Top of Collected data

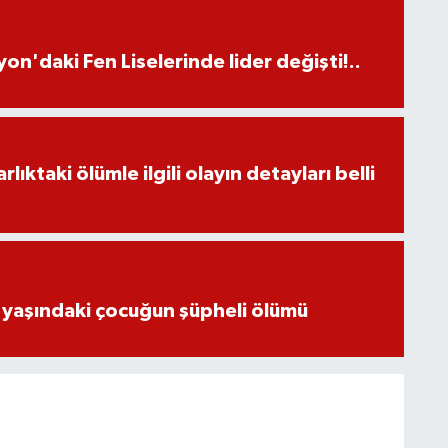
on'daki Fen Liselerinde lider değişti!..
ıktaki ölümle ilgili olayın detayları belli
 yaşındaki çocuğun şüpheli ölümü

Bottom of Collected data

#### What you will do:
Reproduce, exactly and only, the lines running from the one with "ıktaki ölümle ilgili olayın detayları belli" to the end of the listing above.

#### Task output:
ıktaki ölümle ilgili olayın detayları belli
 yaşındaki çocuğun şüpheli ölümü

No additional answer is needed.